I took a drive around the neighborhood this week on my way home from work. It’s the neighborhood I spent most of my childhood in, and it’s still my home today. What started out as a mini joy-ride to enjoy the changing trees turned into a trip down memory lane.

I remember walking alone, up and down my hilly neighborhood to play at my friend’s house. I remember getting stung by a bee as we walked through the woods to get to the pool, two big girls (all of twelve years old) came to my rescue. I remember the giant, neighborhood-wide games of sardines that once led a grumpy old man to call the cops on us kids for hiding in his trash can.

In today’s world, kids walking home from the pool by themselves is seldom seen. In the summer the neighborhood is quiet, no more hoards of children darting in and out of yards playing hide and seek. Last Friday at the elementary school fall festival, I physically led my twins around trunk-or-treat by their piggy tails to make sure I didn’t lose sight of them.
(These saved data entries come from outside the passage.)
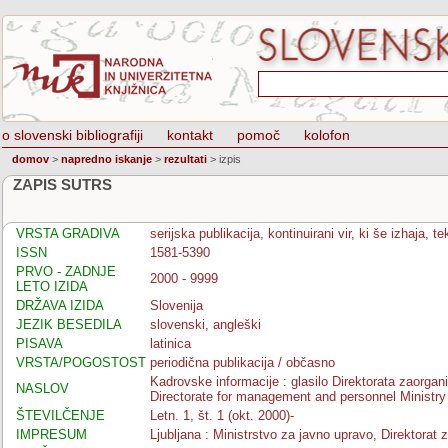
o slovenski bibliografiji
kontakt
pomoč
kolofon
domov
>
napredno iskanje
>
rezultati
>
izpis
ZAPIS SUTRS
VRSTA GRADIVA
serijska publikacija, kontinuirani vir, ki še izhaja, 
ISSN
1581-5390
PRVO - ZADNJE
2000 - 9999
LETO IZIDA
DRŽAVA IZIDA
Slovenija
JEZIK BESEDILA
slovenski, angleški
PISAVA
latinica
VRSTA/POGOSTOST
periodična publikacija / občasno
Kadrovske informacije : glasilo Direktorata zaorgan
NASLOV
Directorate for management and personnel Ministry 
ŠTEVILČENJE
Letn. 1, št. 1 (okt. 2000)-
IMPRESUM
Ljubljana : Ministrstvo za javno upravo, Direktorat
And that was the moment it hit me.

What happened to the Halloween of my ’90s childhood?

90s Halloween

Neighborhood BFF as a luau girl, I was Esmeralda aka the best Disney chick ever.

My favorite neighborhood memories revolve around Halloween. I’d don my first costume of the night and walk a friend’s house to begin our candy-collecting-adventure. We’d meet up with other neighborhood kids, all of us still in elementary school, and trick-or-treat at every house we could. After an hour or so, we’d reconvene in my basement to check out our candy stash and change into a second costume, thanks to the killer costume collection my mother supplied. Then out we went to hit the other half of the neighborhood. When we finished? Slumber party at my house with the obligatory candy swap! We’d eat until we felt sick, then fall asleep and dream about the next year’s Halloween adventures.

Does this even exist anymore? Do you let your 8-12 year old children trick or treat without adult supervision? I rarely see it. I hear my parent friends talk of how they will never do sleepovers. Even at school-led trunk-or-treats, we are so terrified of the world we live in that we drag our kids around by the piggy tails.

We’ve all read the articles about how childhood has changed, about the perceived dangers of the modern world, about how our over protection may actually be harming our kids–yet no one seems to have the answer for how to fix it.

Maybe there are lessons from a ’90s Halloween

In the ’90s, our parents trusted our neighbors. They got to know each other. I’m embarrassed to say that as an adult, I haven’t formed any friendships with other parents in the neighborhood. Yes, I have mom friends, but none of them in the area I spend most of my time–the neighborhood.

When I hear people say “we don’t do sleepovers,” I understand. I am afraid too. But I think back on those childhood memories of sleepovers, knock-on-your-door playdates, and I realize how much our children are missing.

I don’t need to encourage you to protect your child; as parents it tends to be our #1 goal. Instead I encourage you to let go of your fears. There are 7.4 billion people in this world and guess what, most of them are good. If you don’t believe me, try getting to know some of your neighbors. Go to the neighborhood fall festival, deliver homemade cookies to everyone on your block, go to that persistent lady’s crazy leggings party. If your child is invited to a sleepover and you don’t feel comfortable with them attending, why not invite the family over for dinner and get to know them?

Teach your children what they need to know about being safe, be a safe space for them to have open conversations with you without feeling fear, then get to know your neighbors and the parents of your child’s friends. Take a deep breath, and let your kids live like we did. Let them have those awesome memories of playing flashlight tag in the neighborhood and having sleepover parties.

My daughters are only 5-years-old, too young to go trick-or-treating solo even by ’90s standards. But this year, I’m letting go of the pig-tails. I will hang back and let them do what they do best–be kids! I will let them run from house to house, knock on the door, and take candy from a stranger–because they aren’t a stranger. They are a neighbor.